Though his mentors Whittaker and Napoleon appear on the record, his touring bandmates are guitarist Aiden Cotner and bassist Stanley Ruvinov, former classmates of Brandfield’s from the same music program at Michigan State.

“We’re gonna bring some energy, that’s for sure,” says Brandfield. “It’s gonna be swinging. I’m so excited.”


Brandfield has been playing saxophone since he was about eleven years old, but it was attending La Guardia High School for the Arts that set him on a path to play jazz.

“Being from New York was really fortunate,” he says, “because there’s so many great musicians there, and I got the chance to meet a lot of them.” He speaks highly of his time working with the Jazz Lincoln Center Youth Program, where he spent his Sundays playing in their big band and small group combo and working with prominent musicians. “It was an amazing experience,” says Brandfield. “I was around kids my age who just really loved jazz.”

He describes going out to well-known jazz clubs in the city in his later teens with friends, as they began to work their way into the scene and network with seasoned musicians and, as he puts it, “catch their vibe on the bandstand.”

As he developed his own style, he came to have a deep affinity for the Great American Songbook, which is not a literal book but rather, as the nonprofit The Great American Songbook Foundation describes it on their website, “an enduring canon of the most important and influential American popular songs and jazz standards that began in the early 20th century and continues to be written today.”

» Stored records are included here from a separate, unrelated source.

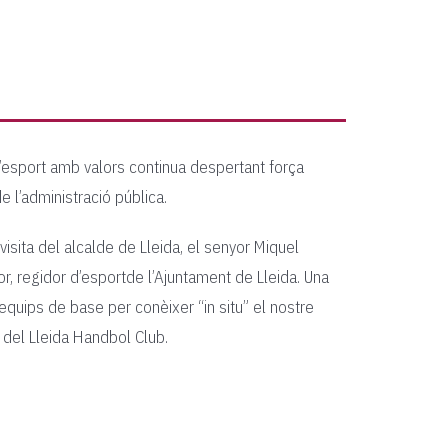
 l’esport amb valors continua despertant força
e l’administració pública.
visita del alcalde de Lleida, el senyor Miquel
, regidor d’esportde l’Ajuntament de Lleida. Una
quips de base per conèixer “in situ” el nostre
 del Lleida Handbol Club.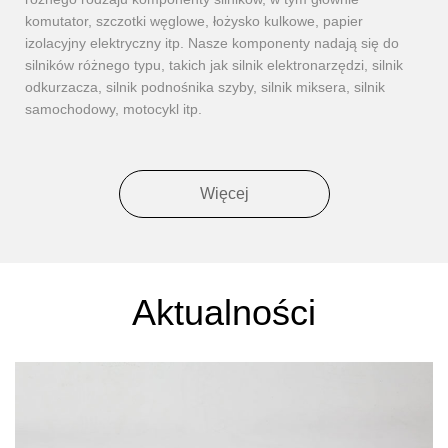
komutator, szczotki węglowe, łożysko kulkowe, papier
izolacyjny elektryczny itp. Nasze komponenty nadają się do
silników różnego typu, takich jak silnik elektronarzędzi, silnik
odkurzacza, silnik podnośnika szyby, silnik miksera, silnik
samochodowy, motocykl itp.
Więcej
Aktualności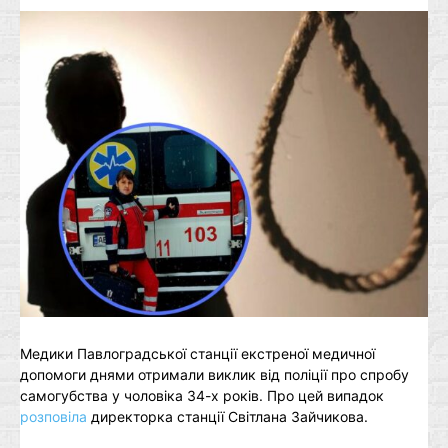
Медики Павлоградської станції екстреної медичної
допомоги днями отримали виклик від поліції про спробу
сaмогубства у чоловіка 34-х років. Про цей випадок
розповіла
директорка станції Світлана Зайчикова.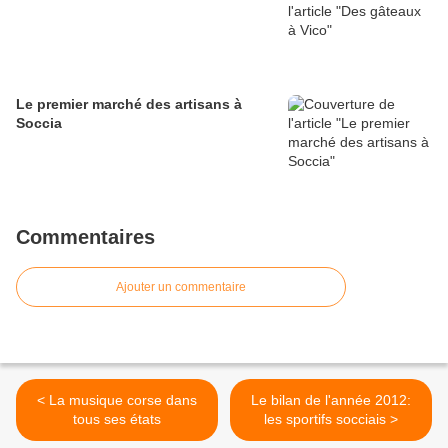
Le premier marché des artisans à
Soccia
Commentaires
Ajouter un commentaire
< La musique corse dans
Le bilan de l'année 2012:
tous ses états
les sportifs socciais >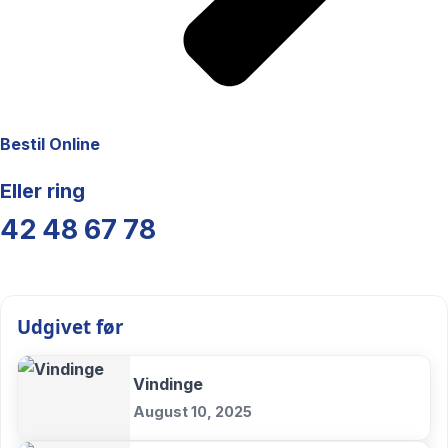
Bestil Online
Eller ring
42 48 67 78
Udgivet før
Vindinge
August 10, 2025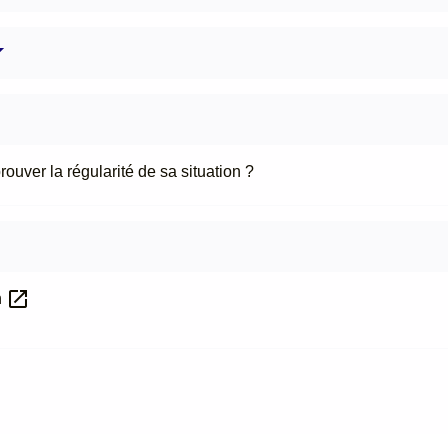
uver la régularité de sa situation ?
open_in_new
n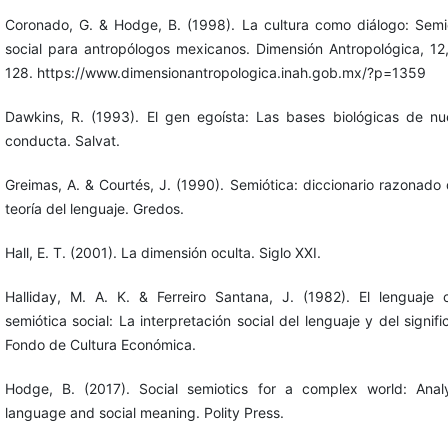
Coronado, G. & Hodge, B. (1998). La cultura como diálogo: Semi
social para antropólogos mexicanos. Dimensión Antropológica, 12
128. https://www.dimensionantropologica.inah.gob.mx/?p=1359
Dawkins, R. (1993). El gen egoísta: Las bases biológicas de nu
conducta. Salvat.
Greimas, A. & Courtés, J. (1990). Semiótica: diccionario razonado 
teoría del lenguaje. Gredos.
Hall, E. T. (2001). La dimensión oculta. Siglo XXI.
Halliday, M. A. K. & Ferreiro Santana, J. (1982). El lenguaje
semiótica social: La interpretación social del lenguaje y del signifi
Fondo de Cultura Económica.
Hodge, B. (2017). Social semiotics for a complex world: Anal
language and social meaning. Polity Press.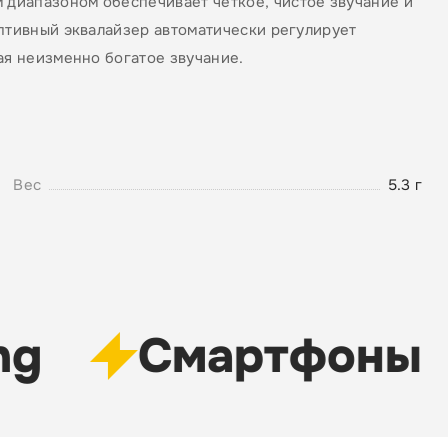
диапазоном обеспечивает чёткое, чистое звучание и
аптивный эквалайзер автоматически регулирует
ая неизменно богатое звучание.
Вес
5.3 г
g
Cмартфоны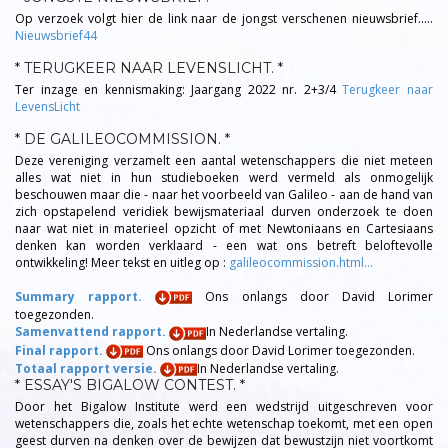
Op verzoek volgt hier de link naar de jongst verschenen nieuwsbrief.....
Nieuwsbrief44
* TERUGKEER NAAR LEVENSLICHT. *
Ter inzage en kennismaking: Jaargang 2022 nr. 2+3/4
Terugkeer naar
LevensLicht
* DE GALILEOCOMMISSION. *
Deze vereniging verzamelt een aantal wetenschappers die niet meteen
alles wat niet in hun studieboeken werd vermeld als onmogelijk
beschouwen maar die - naar het voorbeeld van Galileo - aan de hand van
zich opstapelend veridiek bewijsmateriaal durven onderzoek te doen
naar wat niet in materieel opzicht of met Newtoniaans en Cartesiaans
denken kan worden verklaard - een wat ons betreft beloftevolle
ontwikkeling! Meer tekst en uitleg op :
galileocommission.html...
Summary rapport.
Ons onlangs door David Lorimer
toegezonden.
Samenvattend rapport.
In Nederlandse vertaling.
Final rapport.
Ons onlangs door David Lorimer toegezonden.
Totaal rapport versie.
In Nederlandse vertaling.
* ESSAY'S BIGALOW CONTEST. *
Door het Bigalow Institute werd een wedstrijd uitgeschreven voor
wetenschappers die, zoals het echte wetenschap toekomt, met een open
geest durven na denken over de bewijzen dat bewustzijn niet voortkomt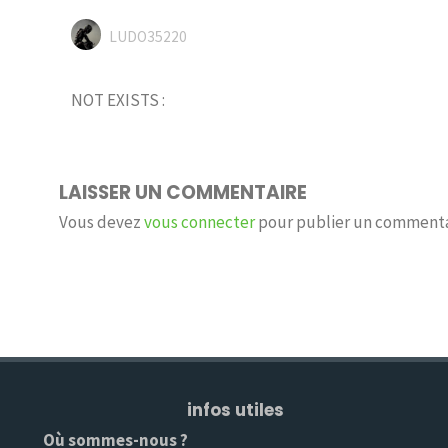
LUDO35220
NOT EXISTS :
LAISSER UN COMMENTAIRE
Vous devez
vous connecter
pour publier un commenta
infos utiles
Où sommes-nous ?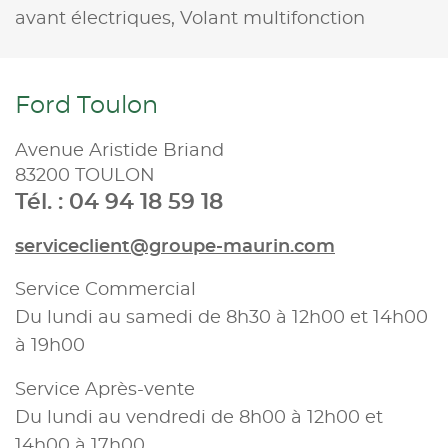
avant électriques,
Volant multifonction
Ford Toulon
Avenue Aristide Briand
83200 TOULON
Tél. : 04 94 18 59 18
serviceclient@groupe-maurin.com
Service Commercial
Du lundi au samedi de 8h30 à 12h00 et 14h00
à 19h00
Service Après-vente
Du lundi au vendredi de 8h00 à 12h00 et
14h00 à 17h00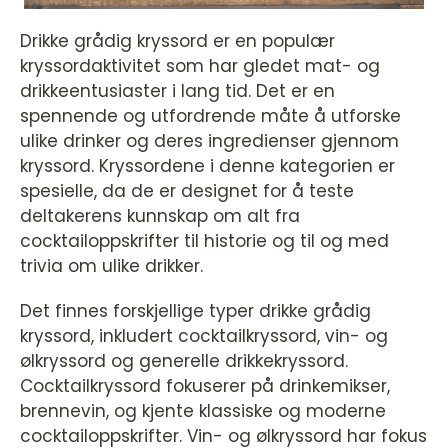
Drikke grådig kryssord er en populær
kryssordaktivitet som har gledet mat- og
drikkeentusiaster i lang tid. Det er en
spennende og utfordrende måte å utforske
ulike drinker og deres ingredienser gjennom
kryssord. Kryssordene i denne kategorien er
spesielle, da de er designet for å teste
deltakerens kunnskap om alt fra
cocktailoppskrifter til historie og til og med
trivia om ulike drikker.
Det finnes forskjellige typer drikke grådig
kryssord, inkludert cocktailkryssord, vin- og
ølkryssord og generelle drikkekryssord.
Cocktailkryssord fokuserer på drinkemikser,
brennevin, og kjente klassiske og moderne
cocktailoppskrifter. Vin- og ølkryssord har fokus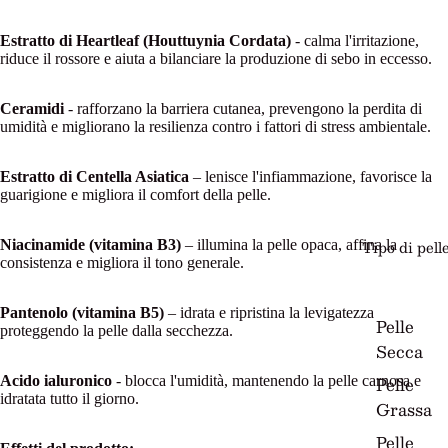
Estratto di Heartleaf (Houttuynia Cordata)
- calma l'irritazione,
riduce il rossore e aiuta a bilanciare la produzione di sebo in eccesso.
Ceramidi
- rafforzano la barriera cutanea, prevengono la perdita di
umidità e migliorano la resilienza contro i fattori di stress ambientale.
Estratto di Centella Asiatica
– lenisce l'infiammazione, favorisce la
guarigione e migliora il comfort della pelle.
Tipo di pell
Niacinamide (vitamina B3)
– illumina la pelle opaca, affina la
consistenza e migliora il tono generale.
Pantenolo (vitamina B5)
– idrata e ripristina la levigatezza
Pelle
proteggendo la pelle dalla secchezza.
Secca
Pelle
Acido ialuronico
- blocca l'umidità, mantenendo la pelle carnosa e
idratata tutto il giorno.
Grassa
Pelle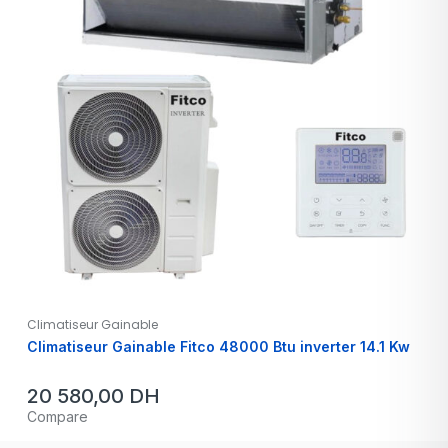
Climatiseur Gainable
Climatiseur Gainable Fitco 48000 Btu inverter 14.1 Kw
20 580,00
DH
Compare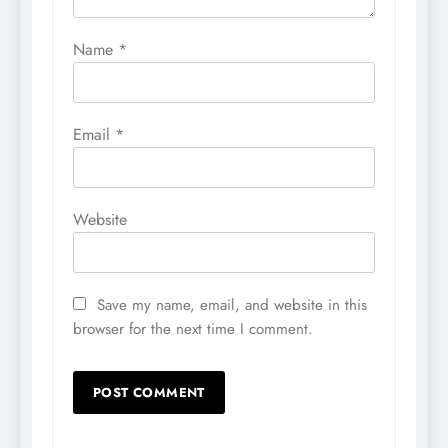
Name
*
Email
*
Website
Save my name, email, and website in this
browser for the next time I comment.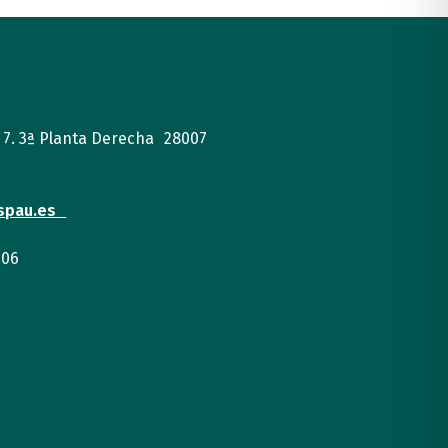
, 7. 3ª Planta Derecha 28007
spau.es
 06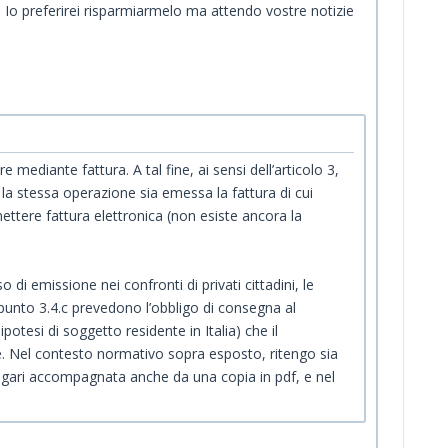
 Io preferirei risparmiarmelo ma attendo vostre notizie
e mediante fattura. A tal fine, ai sensi dell’articolo 3,
r la stessa operazione sia emessa la fattura di cui
ettere fattura elettronica (non esiste ancora la
di emissione nei confronti di privati cittadini, le
 punto 3.4.c prevedono l’obbligo di consegna al
tesi di soggetto residente in Italia) che il
e. Nel contesto normativo sopra esposto, ritengo sia
agari accompagnata anche da una copia in pdf, e nel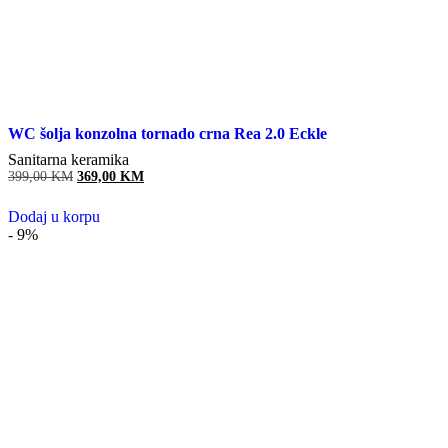
WC šolja konzolna tornado crna Rea 2.0 Eckle
Sanitarna keramika
399,00
KM
Original
369,00
KM
Current
price
price
was:
is:
Dodaj u korpu
399,00 KM.
369,00 KM.
- 9%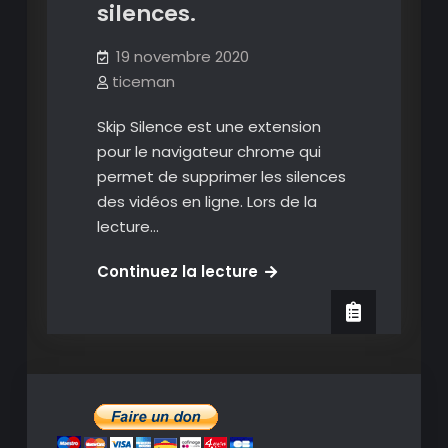
silences.
19 novembre 2020
ticeman
Skip Silence est une extension
pour le navigateur chrome qui
permet de supprimer les silences
des vidéos en ligne. Lors de la
lecture…
SkipSilence
Continuez la lecture
:
regardez
vos
vidéos
en
ligne
en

Says Brandfield, “I started learning those songs on my sax, and that’s what got me to the practice room every day. I would pick a new song to learn, and every time I would learn a new song, it’s like – when I was a little kid and I had a new Pokemon card. In high school and early college when I picked up a new song, it was like ‘I have another song in my pocket!’”

“So that’s been my thing, is interpreting the American Songbook in my way. …Aidan and Stanley, they’re both like me, they both love American Songbook, they love straight-ahead swinging jazz, so it’s going to be really fun. You will never catch me playing a gig and not be swinging. That is the essence of jazz. ‘Swing’ is an adjective to describe music, but it’s really a feeling, it’s an emotion, it’s a vibe, it’s an essence. I know people who love jazz, who are not jazz musicians, and I would describe them as being a swinging person. They just have that essence. If you feel jazz, you have that inside of you. And I try to bring that feeling every time I play onstage.”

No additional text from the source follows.